Immetrica


Timezone management

The scheduling of TV programming of any large broadcast company must cope with different time zones. For example, the U.S. and Canada have six time zones, Mexico has four, and South America has three, with further variation in the observance (or not) of daylight savings time and its start and end. Broadcast networks and pay-TV channels use multiple feeds, identical but offset from each other by several hours, to show programming at the correct time in each time zone. This is further complicated by network affiliates’ and pay-TV operators’ decisions (which may affect some or all of them in the market) in some areas to deviate from the schedules intended for them by using different feeds, and by the tendency of pay-TV operators to offer multiple feeds of the same channel, especially for premium channels.

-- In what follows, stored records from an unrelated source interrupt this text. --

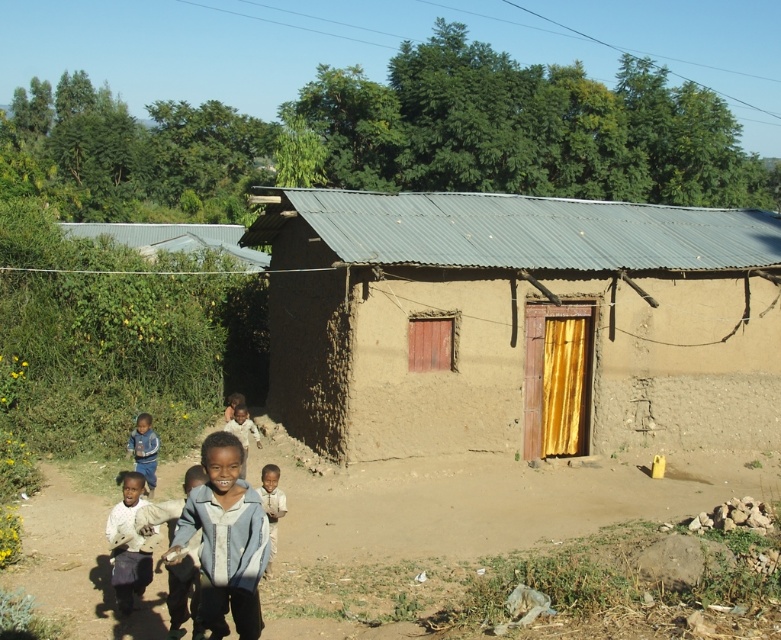 Question: Does light blue denim jacket at center have a larger size compared to blue denim jacket at lower left?

Choices:
 (A) no
 (B) yes

Answer: (B)

Question: Which point appears farthest from the camera in this image?

Choices:
 (A) (201, 490)
 (B) (187, 580)
 (C) (560, 250)

Answer: (C)

Question: Is brown mud hut at center wider than blue denim jacket at lower left?

Choices:
 (A) no
 (B) yes

Answer: (B)

Question: Is the position of light gray cotton shirt at lower left less distant than that of light blue denim jacket at center?

Choices:
 (A) no
 (B) yes

Answer: (A)

Question: Which of the following is the farthest from the observer?

Choices:
 (A) blue denim jacket at lower left
 (B) light blue denim jacket at lower center
 (C) light brown skin at center

Answer: (C)

Question: Which object is farther from the camera taking this photo?

Choices:
 (A) light brown skin at center
 (B) light blue denim jacket at lower center
 (C) light brown skin at lower center
 (D) blue denim jacket at lower left

Answer: (A) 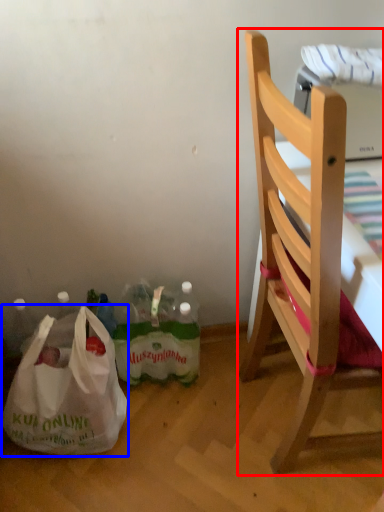 Question: Among these objects, which one is farthest to the camera, chair (highlighted by a red box) or plastic bag (highlighted by a blue box)?

Choices:
 (A) chair
 (B) plastic bag

Answer: (B) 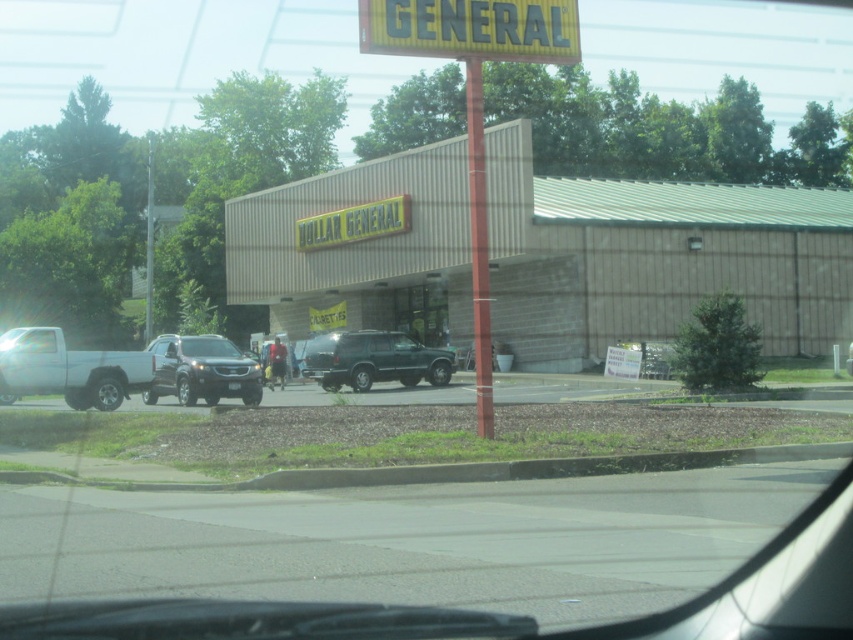 Does beige/textured building at center have a lesser width compared to metallic green suv at center?

In fact, beige/textured building at center might be wider than metallic green suv at center.

Who is taller, beige/textured building at center or metallic green suv at center?

With more height is beige/textured building at center.

This screenshot has width=853, height=640. Find the location of `beige/textured building at center`. beige/textured building at center is located at coordinates (654, 259).

I want to click on beige/textured building at center, so click(654, 259).

Can you confirm if metallic green suv at center is positioned below satin black suv at center?

Correct, metallic green suv at center is located below satin black suv at center.

Who is positioned more to the right, metallic green suv at center or satin black suv at center?

From the viewer's perspective, metallic green suv at center appears more on the right side.

Does point (422, 356) come in front of point (202, 340)?

No, (422, 356) is behind (202, 340).

Find the location of a particular element. This screenshot has width=853, height=640. metallic green suv at center is located at coordinates (374, 360).

Between white matte truck at left and metallic green suv at center, which one appears on the left side from the viewer's perspective?

white matte truck at left

Is white matte truck at left smaller than metallic green suv at center?

Actually, white matte truck at left might be larger than metallic green suv at center.

At what (x,y) coordinates should I click in order to perform the action: click on white matte truck at left. Please return your answer as a coordinate pair (x, y). The image size is (853, 640). Looking at the image, I should click on (68, 369).

You are a GUI agent. You are given a task and a screenshot of the screen. Output one action in this format:
    pyautogui.click(x=<x>, y=<y>)
    Task: Click on the white matte truck at left
    The width and height of the screenshot is (853, 640).
    Given the screenshot: What is the action you would take?
    pyautogui.click(x=68, y=369) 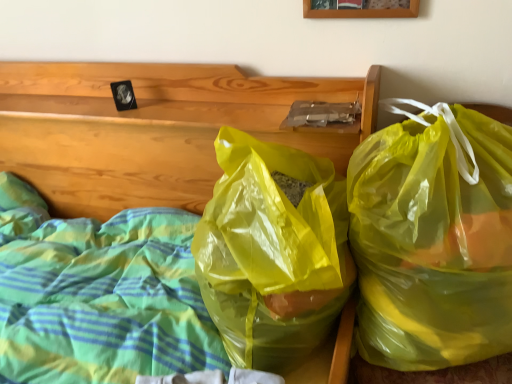 Question: Is translucent plastic bags at center wider or thinner than wooden picture frame at upper center?

Choices:
 (A) wide
 (B) thin

Answer: (A)

Question: Relative to wooden picture frame at upper center, is translucent plastic bags at center in front or behind?

Choices:
 (A) behind
 (B) front

Answer: (B)

Question: Based on their relative distances, which object is nearer to the translucent plastic bags at center?

Choices:
 (A) wooden picture frame at upper center
 (B) yellow translucent bag at right

Answer: (B)

Question: Which object is positioned farthest from the translucent plastic bags at center?

Choices:
 (A) wooden picture frame at upper center
 (B) yellow translucent bag at right

Answer: (A)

Furthermore, live entertainment, breaking news and some scheduled news events, and much sports programming are carried live regardless of timezone, disrupting the rest of the same feeds’ schedules.
The need to manage the resulting complexity varies by pay-TV and channel operator but generally tends to increase along with distribution capacity, which creates an incentive for pay-TV operators to add features such as regional broadcasting and for channel operators to add more geographically targeted feeds (whereupon offering them in all timezones is a free way of increasing customer satisfaction, which almost all channel operators take up).
We have successfully dealt with this daunting issue in some of the most challenging regions of the world, including, in several settings, in the U.S., in which single national ratings are expected for each network broadcast, which may be aired by its hundreds of affiliated local stations at different times—and occasionally not at all.